In the past few months alone, a leading AfD politician was accused of taking money from proKremlin strategists. One of the party’s parliamentary aides was exposed as having links to a Russian intelligence operative. And some of its state lawmakers flew to Moscow to observe Russia’s stage-managed elections.
“To know with certainty that sitting there, while these sensitive issues are discussed, are lawmakers with proven connections to Moscow — it doesn’t just make me uncomfortable. It worries me,” said Erhard Grundl, a Green party member of the parliament’s foreign affairs committee.
The AfD called such comments “baseless.”
Although some of the accusations against the AfD may be attempts at point-scoring by political rivals, the security concerns are real. As evidence of the party’s links to Moscow accumulates, suspicions are being expressed across the spectrum of mainstream German politics.
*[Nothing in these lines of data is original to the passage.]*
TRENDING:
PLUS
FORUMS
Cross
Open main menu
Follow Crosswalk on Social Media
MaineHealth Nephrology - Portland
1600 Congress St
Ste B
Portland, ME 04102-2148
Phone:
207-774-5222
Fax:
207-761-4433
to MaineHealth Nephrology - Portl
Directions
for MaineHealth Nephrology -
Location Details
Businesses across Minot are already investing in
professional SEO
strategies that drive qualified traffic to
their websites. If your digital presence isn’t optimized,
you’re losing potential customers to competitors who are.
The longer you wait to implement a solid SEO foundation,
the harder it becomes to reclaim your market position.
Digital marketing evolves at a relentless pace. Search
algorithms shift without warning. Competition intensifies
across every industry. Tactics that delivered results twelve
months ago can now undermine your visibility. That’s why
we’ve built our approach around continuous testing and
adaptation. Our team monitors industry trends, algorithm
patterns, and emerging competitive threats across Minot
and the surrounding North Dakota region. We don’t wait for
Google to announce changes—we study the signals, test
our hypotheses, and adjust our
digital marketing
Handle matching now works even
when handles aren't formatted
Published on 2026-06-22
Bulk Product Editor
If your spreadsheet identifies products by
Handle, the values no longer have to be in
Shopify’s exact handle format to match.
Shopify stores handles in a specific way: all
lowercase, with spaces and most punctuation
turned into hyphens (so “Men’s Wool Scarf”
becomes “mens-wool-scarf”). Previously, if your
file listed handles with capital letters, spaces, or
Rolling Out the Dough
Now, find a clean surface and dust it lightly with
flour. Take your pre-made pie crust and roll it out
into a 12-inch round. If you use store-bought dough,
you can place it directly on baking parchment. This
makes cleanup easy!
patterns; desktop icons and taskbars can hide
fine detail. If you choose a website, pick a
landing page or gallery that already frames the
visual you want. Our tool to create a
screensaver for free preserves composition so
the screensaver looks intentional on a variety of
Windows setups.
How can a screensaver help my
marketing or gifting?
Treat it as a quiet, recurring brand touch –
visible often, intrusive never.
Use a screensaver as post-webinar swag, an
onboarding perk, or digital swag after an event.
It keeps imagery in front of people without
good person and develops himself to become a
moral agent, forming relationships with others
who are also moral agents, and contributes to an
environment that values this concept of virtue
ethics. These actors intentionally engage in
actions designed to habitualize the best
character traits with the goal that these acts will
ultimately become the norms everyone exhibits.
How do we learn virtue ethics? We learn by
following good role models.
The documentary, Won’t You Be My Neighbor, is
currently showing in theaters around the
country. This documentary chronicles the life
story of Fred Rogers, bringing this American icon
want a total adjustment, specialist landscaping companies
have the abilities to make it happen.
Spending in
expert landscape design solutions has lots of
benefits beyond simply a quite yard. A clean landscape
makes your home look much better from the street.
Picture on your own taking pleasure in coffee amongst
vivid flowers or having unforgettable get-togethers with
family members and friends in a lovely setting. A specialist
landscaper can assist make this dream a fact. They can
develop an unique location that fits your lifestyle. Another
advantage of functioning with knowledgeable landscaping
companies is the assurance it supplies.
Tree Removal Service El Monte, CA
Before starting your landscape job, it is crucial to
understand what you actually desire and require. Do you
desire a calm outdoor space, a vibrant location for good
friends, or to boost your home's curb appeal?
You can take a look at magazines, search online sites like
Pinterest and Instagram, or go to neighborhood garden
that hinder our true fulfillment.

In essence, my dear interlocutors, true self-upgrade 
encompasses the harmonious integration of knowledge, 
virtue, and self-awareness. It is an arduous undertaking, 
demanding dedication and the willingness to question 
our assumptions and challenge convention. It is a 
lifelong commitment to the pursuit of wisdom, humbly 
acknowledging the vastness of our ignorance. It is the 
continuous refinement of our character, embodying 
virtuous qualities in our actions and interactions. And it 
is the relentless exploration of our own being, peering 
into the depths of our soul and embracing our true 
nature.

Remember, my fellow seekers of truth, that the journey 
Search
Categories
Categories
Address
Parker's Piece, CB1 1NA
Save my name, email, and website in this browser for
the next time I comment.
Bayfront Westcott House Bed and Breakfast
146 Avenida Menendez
“The AfD keeps acting like the long arm of the terrorist state Russia,” Roderich Kiesewetter, deputy head of the parliament’s intelligence committee and a member of the centerright Christian Democrats, wrote on social media.
Since Russia’s full-scale invasion of Ukraine began in February 2022, Europe has struggled to fend off influence operations by Russia aimed at weakening Western unity and resolve. The worries extend beyond eavesdropping and spying to include Moscow’s ties to political parties, especially on the far right, which are proving to be useful tools for the Kremlin.
In Germany and elsewhere, that alarm is only growing before elections for the European parliament in June, as many of these parties are expected to have their best showings ever.
The AfD, which is against weapons deliveries to Ukraine and calls for an end to sanctions on Russia, is not only vying to become the second-strongest German party in European parliamentary elections. It is poised to become the leading force in three eastern state elections in Germany this fall. That gives the AfD the possibility, albeit still unlikely, that it could take control of a state government.
“This would be a whole new situation with regards to Russia, where the people making propaganda, passing information, could also actually be in power,” said Martina Renner, a lawmaker from the Left party, who sits on the parliament’s domestic security committee.